## Work instruction
Give back the entries that follow exactly as written. Any picture gets left out.

Data extract section start

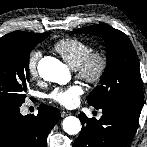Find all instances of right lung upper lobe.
Masks as SVG:
<instances>
[{
  "instance_id": "cb5924a9",
  "label": "right lung upper lobe",
  "mask_w": 147,
  "mask_h": 147,
  "mask_svg": "<svg viewBox=\"0 0 147 147\" xmlns=\"http://www.w3.org/2000/svg\"><path fill=\"white\" fill-rule=\"evenodd\" d=\"M33 35H38V33L16 31L5 35V37H28Z\"/></svg>"
}]
</instances>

Data extract section end

## Answer space
Find all instances of right lung upper lobe.
Masks as SVG:
<instances>
[{
  "instance_id": "cb5924a9",
  "label": "right lung upper lobe",
  "mask_w": 147,
  "mask_h": 147,
  "mask_svg": "<svg viewBox=\"0 0 147 147\" xmlns=\"http://www.w3.org/2000/svg\"><path fill=\"white\" fill-rule=\"evenodd\" d=\"M33 35H38V33L16 31L5 35V37H28Z\"/></svg>"
}]
</instances>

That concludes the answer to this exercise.